Prompt — Return all lines of the records that contain the word "animated".

Start of Stored data

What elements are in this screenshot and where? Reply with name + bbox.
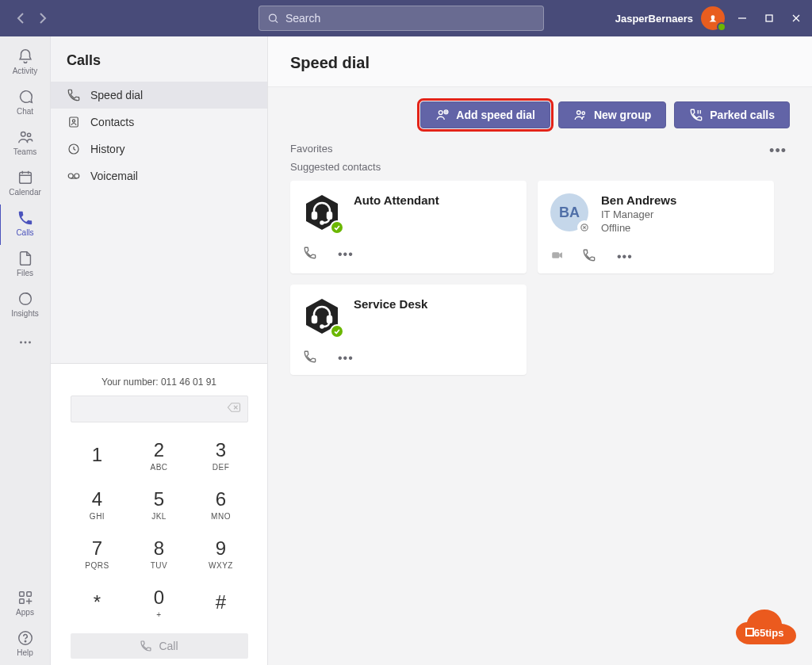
card-more[interactable]: ••• xyxy=(335,351,357,365)
dialpad-key-3[interactable]: 3DEF xyxy=(190,430,252,480)
sidebar-item-history[interactable]: History xyxy=(51,136,267,162)
rail-more[interactable] xyxy=(0,329,51,359)
sidebar-item-label: Voicemail xyxy=(90,170,138,182)
add-contact-icon xyxy=(435,108,450,122)
key-letters: GHI xyxy=(90,512,105,521)
rail-help[interactable]: Help xyxy=(0,625,51,665)
dialpad-key-5[interactable]: 5JKL xyxy=(128,480,190,529)
avatar[interactable] xyxy=(701,6,725,30)
key-digit: # xyxy=(216,591,226,613)
your-number: Your number: 011 46 01 91 xyxy=(59,376,259,388)
call-button[interactable]: Call xyxy=(71,633,248,659)
svg-rect-39 xyxy=(327,212,331,219)
key-letters: MNO xyxy=(211,512,231,521)
rail-activity[interactable]: Activity xyxy=(0,43,51,83)
key-digit: * xyxy=(94,591,101,613)
card-more[interactable]: ••• xyxy=(335,247,357,262)
dialpad-key-2[interactable]: 2ABC xyxy=(128,430,190,480)
video-call-button[interactable] xyxy=(550,248,565,266)
rail-calls[interactable]: Calls xyxy=(0,204,50,245)
nav-back[interactable] xyxy=(11,9,30,28)
window-maximize[interactable] xyxy=(760,9,779,28)
add-speed-dial-button[interactable]: Add speed dial xyxy=(420,101,550,128)
titlebar: JasperBernaers xyxy=(0,0,812,36)
search-icon xyxy=(267,12,279,25)
rail-label: Insights xyxy=(11,309,38,318)
call-button-label: Call xyxy=(159,640,178,652)
contact-subtitle: IT Manager xyxy=(601,208,676,220)
key-letters: DEF xyxy=(213,463,230,472)
svg-point-0 xyxy=(269,14,276,21)
svg-rect-46 xyxy=(312,316,316,323)
svg-point-29 xyxy=(439,111,443,115)
svg-line-1 xyxy=(275,21,278,23)
rail-label: Calendar xyxy=(9,188,41,197)
dial-input[interactable] xyxy=(71,396,248,422)
svg-point-14 xyxy=(24,342,26,344)
favorites-label: Favorites xyxy=(290,143,332,155)
window-close[interactable] xyxy=(787,9,806,28)
key-digit: 2 xyxy=(154,439,164,461)
avatar: BA xyxy=(550,193,588,231)
contact-card[interactable]: Auto Attendant••• xyxy=(290,181,527,273)
svg-rect-16 xyxy=(19,592,24,597)
dialpad-key-0[interactable]: 0+ xyxy=(128,578,190,627)
window-minimize[interactable] xyxy=(733,9,752,28)
button-label: Parked calls xyxy=(710,109,775,121)
svg-rect-38 xyxy=(312,212,316,219)
rail-apps[interactable]: Apps xyxy=(0,584,51,625)
dialpad-key-4[interactable]: 4GHI xyxy=(67,480,128,529)
dialpad-key-8[interactable]: 8TUV xyxy=(128,529,190,578)
svg-rect-51 xyxy=(747,629,753,635)
svg-point-33 xyxy=(576,111,580,115)
history-icon xyxy=(67,142,81,156)
backspace-icon[interactable] xyxy=(227,402,241,416)
dialpad-key-#[interactable]: # xyxy=(190,578,252,627)
rail-label: Apps xyxy=(16,608,34,617)
audio-call-button[interactable] xyxy=(303,246,317,263)
rail-teams[interactable]: Teams xyxy=(0,124,51,164)
audio-call-button[interactable] xyxy=(303,350,317,367)
rail-insights[interactable]: Insights xyxy=(0,285,51,326)
dialpad-key-6[interactable]: 6MNO xyxy=(190,480,252,529)
contact-card[interactable]: Service Desk••• xyxy=(290,285,527,375)
section-more[interactable]: ••• xyxy=(766,141,790,161)
parked-calls-button[interactable]: Parked calls xyxy=(674,101,790,128)
key-letters: WXYZ xyxy=(209,561,233,570)
svg-rect-17 xyxy=(26,592,31,597)
sidebar-item-label: History xyxy=(90,143,125,155)
svg-rect-3 xyxy=(766,15,772,21)
search-input[interactable] xyxy=(285,12,535,25)
dialpad-key-*[interactable]: * xyxy=(67,578,128,627)
card-more[interactable]: ••• xyxy=(614,250,636,264)
svg-point-40 xyxy=(321,222,324,224)
key-digit: 9 xyxy=(216,537,226,560)
rail-files[interactable]: Files xyxy=(0,245,51,285)
dialpad-key-1[interactable]: 1 xyxy=(67,430,128,480)
audio-call-button[interactable] xyxy=(582,248,596,266)
new-group-button[interactable]: New group xyxy=(558,101,666,128)
key-digit: 5 xyxy=(154,488,164,510)
bot-avatar-icon xyxy=(303,193,341,231)
sidebar-item-voicemail[interactable]: Voicemail xyxy=(51,162,267,189)
dialpad-key-9[interactable]: 9WXYZ xyxy=(190,529,252,578)
app-rail: Activity Chat Teams Calendar Calls Files… xyxy=(0,36,51,665)
contact-card[interactable]: BABen AndrewsIT ManagerOffline••• xyxy=(538,181,774,273)
svg-rect-44 xyxy=(552,252,559,258)
contact-status: Offline xyxy=(601,222,676,234)
rail-label: Activity xyxy=(13,67,38,75)
dialpad: 12ABC3DEF4GHI5JKL6MNO7PQRS8TUV9WXYZ*0+# xyxy=(67,430,252,627)
username: JasperBernaers xyxy=(615,13,693,25)
sidebar-item-label: Contacts xyxy=(90,116,134,128)
presence-available-icon xyxy=(330,220,344,235)
search-box[interactable] xyxy=(259,6,544,31)
dialpad-key-7[interactable]: 7PQRS xyxy=(67,529,128,578)
rail-calendar[interactable]: Calendar xyxy=(0,164,51,204)
rail-chat[interactable]: Chat xyxy=(0,83,51,124)
key-digit: 0 xyxy=(154,587,164,609)
sidebar-item-speed-dial[interactable]: Speed dial xyxy=(51,82,267,109)
sidebar-item-contacts[interactable]: Contacts xyxy=(51,109,267,136)
key-letters: + xyxy=(156,610,161,619)
svg-point-13 xyxy=(20,342,22,344)
nav-forward[interactable] xyxy=(33,9,52,28)
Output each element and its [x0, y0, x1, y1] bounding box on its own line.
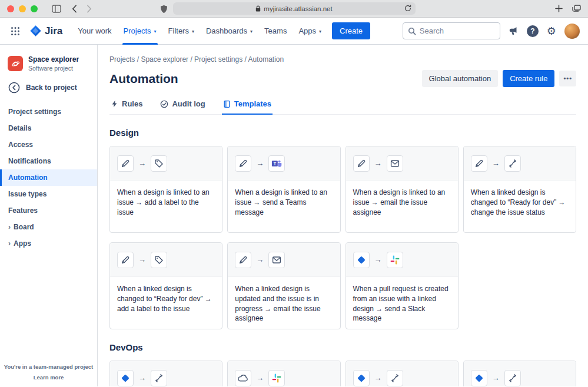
sidebar-item-issue-types[interactable]: Issue types	[0, 186, 97, 202]
privacy-shield-icon[interactable]	[160, 5, 168, 16]
trigger-badge	[117, 370, 134, 386]
sidebar-item-apps[interactable]: ›Apps	[0, 235, 97, 252]
project-settings-nav: Project settingsDetailsAccessNotificatio…	[0, 104, 97, 252]
jira-icon	[356, 373, 367, 383]
primary-nav: Your workProjects▾Filters▾Dashboards▾Tea…	[72, 18, 327, 45]
tab-overview-icon[interactable]	[572, 5, 581, 12]
nav-projects[interactable]: Projects▾	[118, 18, 162, 45]
nav-filters[interactable]: Filters▾	[162, 18, 200, 45]
settings-gear-icon[interactable]: ⚙	[547, 26, 556, 36]
nav-dashboards[interactable]: Dashboards▾	[200, 18, 258, 45]
create-rule-button[interactable]: Create rule	[503, 70, 554, 87]
status-icon	[508, 159, 517, 168]
breadcrumb-segment-automation[interactable]: Automation	[248, 55, 284, 64]
tab-label: Rules	[122, 99, 142, 108]
label-icon	[154, 159, 164, 168]
card-header: →	[228, 243, 340, 277]
url-bar[interactable]: myjirasite.atlassian.net	[173, 2, 416, 15]
project-avatar-icon	[8, 56, 23, 71]
automation-template-card[interactable]: →When a linked design is changed to “Rea…	[463, 146, 576, 233]
tab-rules[interactable]: Rules	[109, 97, 144, 114]
action-badge	[268, 370, 285, 386]
project-type: Software project	[28, 65, 79, 72]
new-tab-icon[interactable]	[555, 5, 563, 12]
arrow-right-icon: →	[374, 255, 382, 264]
design-icon	[238, 255, 248, 265]
automation-template-card[interactable]: →TWhen a design is linked to an issue → …	[227, 146, 340, 233]
sidebar-item-access[interactable]: Access	[0, 136, 97, 153]
browser-back-icon[interactable]	[72, 5, 77, 13]
chevron-down-icon: ▾	[250, 29, 253, 34]
audit-icon	[160, 100, 168, 108]
breadcrumb-segment-space-explorer[interactable]: Space explorer	[141, 55, 188, 64]
sidebar-item-board[interactable]: ›Board	[0, 219, 97, 235]
card-header: →	[110, 243, 222, 277]
arrow-right-icon: →	[492, 159, 500, 168]
sidebar-toggle-icon[interactable]	[52, 5, 61, 13]
automation-template-card[interactable]: →When a linked design is updated and the…	[227, 242, 340, 329]
back-to-project[interactable]: Back to project	[0, 79, 97, 104]
more-actions-button[interactable]: •••	[559, 71, 576, 86]
tab-audit-log[interactable]: Audit log	[159, 97, 206, 114]
jira-logo[interactable]: Jira	[29, 25, 62, 37]
chevron-right-icon: ›	[8, 223, 11, 231]
create-button[interactable]: Create	[332, 22, 370, 39]
automation-template-card[interactable]: →When a design is linked to an issue → e…	[346, 146, 459, 233]
sidebar-item-automation[interactable]: Automation	[0, 169, 97, 186]
app-switcher-icon[interactable]	[8, 24, 22, 38]
status-icon	[508, 373, 517, 383]
action-badge	[504, 370, 521, 386]
card-header: →	[464, 361, 576, 386]
help-icon[interactable]: ?	[527, 25, 539, 37]
card-header: →	[346, 361, 458, 386]
automation-template-card[interactable]: →	[346, 361, 459, 386]
breadcrumb-separator: /	[188, 55, 194, 64]
breadcrumb-segment-projects[interactable]: Projects	[109, 55, 135, 64]
announcements-icon[interactable]	[509, 26, 519, 35]
back-to-project-label: Back to project	[26, 84, 77, 92]
nav-your-work[interactable]: Your work	[72, 18, 117, 45]
nav-teams[interactable]: Teams	[258, 18, 293, 45]
sidebar-item-features[interactable]: Features	[0, 202, 97, 219]
global-automation-button[interactable]: Global automation	[422, 70, 499, 87]
sidebar-item-label: Board	[14, 223, 34, 231]
action-badge	[151, 370, 167, 386]
sidebar-item-details[interactable]: Details	[0, 120, 97, 136]
design-icon	[474, 159, 484, 168]
project-header[interactable]: Space explorer Software project	[0, 54, 97, 79]
section-title-devops: DevOps	[109, 342, 576, 352]
close-window-button[interactable]	[7, 5, 14, 12]
automation-template-card[interactable]: →	[227, 361, 340, 386]
svg-text:T: T	[274, 161, 277, 166]
action-badge	[387, 252, 403, 268]
template-sections: Design→When a design is linked to an iss…	[109, 128, 576, 386]
avatar[interactable]	[564, 24, 580, 39]
nav-label: Filters	[168, 26, 189, 35]
nav-apps[interactable]: Apps▾	[293, 18, 327, 45]
automation-template-card[interactable]: →When a linked design is changed to “Rea…	[109, 242, 222, 329]
card-header: →	[346, 243, 458, 277]
automation-template-card[interactable]: →	[463, 361, 576, 386]
automation-template-card[interactable]: →When a pull request is created from an …	[346, 242, 459, 329]
global-search[interactable]	[403, 22, 500, 39]
browser-forward-icon[interactable]	[87, 5, 92, 13]
action-badge	[504, 155, 521, 172]
teams-icon: T	[271, 158, 282, 169]
zoom-window-button[interactable]	[31, 5, 38, 12]
search-input[interactable]	[420, 26, 495, 35]
page-title: Automation	[109, 72, 178, 86]
arrow-right-icon: →	[256, 159, 264, 168]
card-header: →	[110, 146, 222, 181]
breadcrumb-segment-project-settings[interactable]: Project settings	[194, 55, 242, 64]
sidebar-item-project-settings[interactable]: Project settings	[0, 104, 97, 120]
reload-icon[interactable]	[404, 5, 411, 13]
learn-more-link[interactable]: Learn more	[0, 374, 97, 381]
main-content: Projects / Space explorer / Project sett…	[98, 45, 588, 386]
automation-template-card[interactable]: →	[109, 361, 222, 386]
minimize-window-button[interactable]	[19, 5, 26, 12]
card-description: When a linked design is changed to “Read…	[464, 181, 576, 217]
arrow-right-icon: →	[374, 159, 382, 168]
tab-templates[interactable]: Templates	[222, 97, 273, 114]
automation-template-card[interactable]: →When a design is linked to an issue → a…	[109, 146, 222, 233]
sidebar-item-notifications[interactable]: Notifications	[0, 153, 97, 169]
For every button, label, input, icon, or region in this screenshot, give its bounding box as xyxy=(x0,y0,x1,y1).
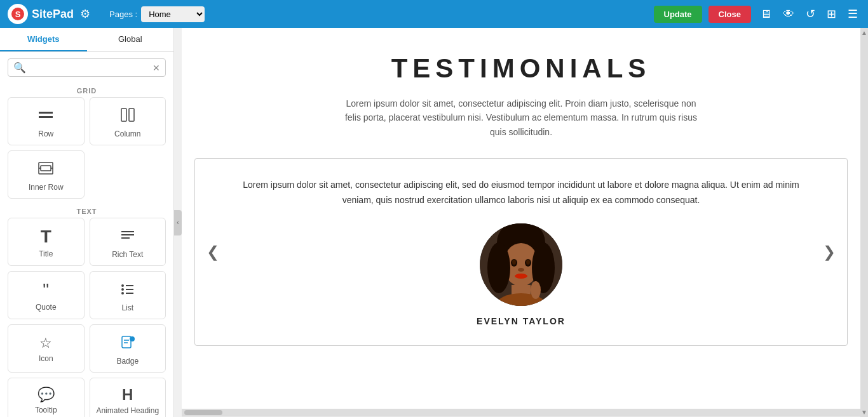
icon-widget-icon: ☆ xyxy=(39,336,52,350)
title-icon: T xyxy=(41,228,51,246)
svg-point-15 xyxy=(121,288,124,291)
canvas-content: TESTIMONIALS Lorem ipsum dolor sit amet,… xyxy=(182,28,860,409)
svg-rect-3 xyxy=(39,116,53,118)
list-label: List xyxy=(121,303,133,312)
tab-widgets[interactable]: Widgets xyxy=(0,28,87,51)
widget-column[interactable]: Column xyxy=(90,97,166,145)
testimonial-name: EVELYN TAYLOR xyxy=(477,316,566,326)
animated-heading-label: Animated Heading xyxy=(96,406,159,415)
section-label-text: TEXT xyxy=(0,204,173,218)
widget-animated-heading[interactable]: H Animated Heading xyxy=(90,378,166,417)
column-icon xyxy=(119,107,136,126)
svg-point-37 xyxy=(531,281,541,299)
column-label: Column xyxy=(114,129,140,138)
main-layout: Widgets Global 🔍 ✕ GRID Row Column xyxy=(0,28,868,417)
svg-rect-19 xyxy=(122,336,131,348)
svg-point-32 xyxy=(526,260,530,265)
refresh-icon[interactable]: ↺ xyxy=(803,4,818,23)
quote-label: Quote xyxy=(36,303,57,312)
svg-point-13 xyxy=(121,284,124,287)
avatar-image xyxy=(480,223,562,306)
inner-row-icon xyxy=(37,160,54,179)
svg-point-31 xyxy=(512,260,516,265)
sidebar-collapse[interactable]: ‹ xyxy=(174,210,182,235)
svg-point-33 xyxy=(518,268,524,272)
scroll-down-arrow[interactable]: ▼ xyxy=(861,409,867,416)
carousel-next-button[interactable]: ❯ xyxy=(818,238,841,266)
svg-point-22 xyxy=(130,336,135,341)
logo-icon: S xyxy=(8,4,28,24)
svg-point-17 xyxy=(121,292,124,295)
widget-row[interactable]: Row xyxy=(8,97,85,145)
tab-global[interactable]: Global xyxy=(87,28,174,51)
animated-heading-icon: H xyxy=(122,387,133,402)
header-actions: Update Close 🖥 👁 ↺ ⊞ ☰ xyxy=(654,4,860,23)
logo-text: SitePad xyxy=(32,8,74,21)
canvas-area: TESTIMONIALS Lorem ipsum dolor sit amet,… xyxy=(182,28,860,417)
pages-select[interactable]: Home About Contact xyxy=(141,6,205,22)
svg-text:S: S xyxy=(15,10,21,19)
scrollbar-thumb xyxy=(184,410,222,415)
row-icon xyxy=(37,107,54,126)
close-button[interactable]: Close xyxy=(709,6,751,23)
text-widgets: T Title Rich Text " Quote List ☆ xyxy=(0,218,173,417)
grid-widgets: Row Column Inner Row xyxy=(0,97,173,204)
svg-rect-5 xyxy=(129,109,134,121)
search-icon: 🔍 xyxy=(13,62,26,74)
tooltip-label: Tooltip xyxy=(35,406,57,414)
widget-inner-row[interactable]: Inner Row xyxy=(8,150,85,199)
svg-rect-2 xyxy=(39,112,53,114)
svg-point-34 xyxy=(515,274,527,279)
preview-icon[interactable]: 👁 xyxy=(780,5,797,23)
logo: S SitePad xyxy=(8,4,74,24)
bottom-scrollbar[interactable] xyxy=(182,409,860,416)
settings-icon[interactable]: ⚙ xyxy=(80,7,90,21)
svg-rect-7 xyxy=(41,166,51,171)
badge-label: Badge xyxy=(116,357,139,366)
menu-icon[interactable]: ☰ xyxy=(845,4,860,23)
row-label: Row xyxy=(38,129,53,138)
pages-label: Pages : xyxy=(109,10,137,19)
desktop-icon[interactable]: 🖥 xyxy=(757,5,774,23)
rich-text-label: Rich Text xyxy=(112,250,143,259)
testimonial-card: ❮ ❯ Lorem ipsum dolor sit amet, consecte… xyxy=(194,158,848,346)
title-label: Title xyxy=(39,249,53,258)
scroll-up-arrow[interactable]: ▲ xyxy=(861,29,867,36)
widget-rich-text[interactable]: Rich Text xyxy=(90,218,166,266)
sidebar: Widgets Global 🔍 ✕ GRID Row Column xyxy=(0,28,174,417)
tooltip-icon: 💬 xyxy=(37,388,55,402)
logo-svg: S xyxy=(11,7,25,21)
svg-rect-4 xyxy=(121,109,126,121)
widget-tooltip[interactable]: 💬 Tooltip xyxy=(8,378,85,417)
search-clear-icon[interactable]: ✕ xyxy=(153,63,160,73)
header: S SitePad ⚙ Pages : Home About Contact U… xyxy=(0,0,868,28)
icon-label: Icon xyxy=(39,354,53,363)
rich-text-icon xyxy=(119,227,136,246)
badge-icon xyxy=(119,334,136,353)
svg-point-27 xyxy=(487,242,510,293)
quote-icon: " xyxy=(43,281,49,299)
widget-badge[interactable]: Badge xyxy=(90,324,166,373)
search-box: 🔍 ✕ xyxy=(8,58,166,77)
testimonial-avatar xyxy=(480,223,562,306)
testimonials-subtitle: Lorem ipsum dolor sit amet, consectetur … xyxy=(343,96,699,139)
widget-title[interactable]: T Title xyxy=(8,218,85,266)
sitemap-icon[interactable]: ⊞ xyxy=(824,4,839,23)
update-button[interactable]: Update xyxy=(654,6,702,23)
search-input[interactable] xyxy=(30,63,149,72)
widget-list[interactable]: List xyxy=(90,271,166,319)
testimonial-text: Lorem ipsum dolor sit amet, consectetur … xyxy=(235,178,807,208)
widget-icon[interactable]: ☆ Icon xyxy=(8,324,85,373)
testimonials-title: TESTIMONIALS xyxy=(391,53,651,84)
sidebar-tabs: Widgets Global xyxy=(0,28,173,52)
section-label-grid: GRID xyxy=(0,83,173,97)
right-scrollbar: ▲ ▼ xyxy=(860,28,868,417)
inner-row-label: Inner Row xyxy=(29,183,64,192)
pages-section: Pages : Home About Contact xyxy=(109,6,205,22)
list-icon xyxy=(119,281,136,300)
carousel-prev-button[interactable]: ❮ xyxy=(201,238,224,266)
widget-quote[interactable]: " Quote xyxy=(8,271,85,319)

End of Stored data

Your solution —
animated-heading-label: Animated Heading xyxy=(96,406,159,415)
widget-animated-heading[interactable]: H Animated Heading xyxy=(90,378,166,417)
animated-heading-icon: H xyxy=(122,387,133,402)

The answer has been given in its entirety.